Results of operations and changes in cash position for the interim periods presented are not necessarily indicative of the results that will be realized for the fiscal year ending December 31, 2025 or any other interim period. The preparation of financial statements in conformity with U.S. GAAP requires management to make estimates and assumptions that affect the reported amounts of assets, liabilities, revenues and expenses and the disclosure of contingent assets and liabilities. Actual results could differ materially from those estimates.
Recently Issued Accounting Pronouncements
Income Taxes (ASU No. 2023-09)
In December 2023, the Financial Accounting Standards Board ("FASB") issued an accounting standards update requiring additional tax disclosures under Topic 740 primarily related to the rate reconciliation and income taxes paid disclosures. The amendments in this update will be effective for annual periods beginning after December 15, 2024 and are to be applied on a prospective basis. Retrospective application is also permitted. The update is not expected to have a material impact on the Partnership's disclosures.
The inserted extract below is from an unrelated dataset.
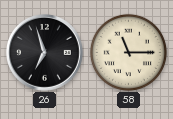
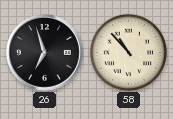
58: 11:15 -> 10:53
Disaggregation of Income Statement Expenses (ASU No. 2024-03)
In November 2024, the FASB issued an accounting standards update requiring public entities to disclose on an annual and interim basis detailed information about the types of expenses in relevant expense captions presented on the face of the income statement, including amounts for inventory purchases, employee compensation, depreciation and amortization of intangible assets and a qualitative description for remaining amounts not separately disaggregated. Additionally, the update requires disclosure of total selling expenses, and in annual periods, an entity's definition of selling expenses. The amendments in this update are effective for annual reporting periods beginning after December 15, 2026, and interim periods beginning after December 15, 2027 and are to be applied either prospectively or retrospectively. Early adoption is permitted. The Partnership is currently evaluating the impact of the update on the disclosures in the Partnership's financial statements.
Recently Adopted Accounting Pronouncement
Segment Reporting (ASU No. 2023-07)
In November 2023, the FASB issued an accounting standards update requiring public entities to disclose on an annual and interim basis, significant segment expenses that are regularly provided to the chief operating decision maker ("CODM") and on an annual basis, the title and position of the CODM and an explanation of how the CODM uses the reported measure(s) of segment profit or loss in assessing segment performance and deciding how to allocate resources. The update also requires that a public entity that has a single reportable segment provide all disclosures required by the update as well as all existing segment disclosures in Topic 280. The amendments in this update are effective for fiscal years beginning after December 15, 2023, and interim periods within fiscal years beginning after December 15, 2024 and are to be applied retrospectively to all prior periods presented in the financial statements. Early adoption is permitted. The Partnership adopted this accounting standard effective for the annual 2024 financial statements and interim period financial statements thereafter, and the adoption resulted in additional segment disclosures (see Note 13).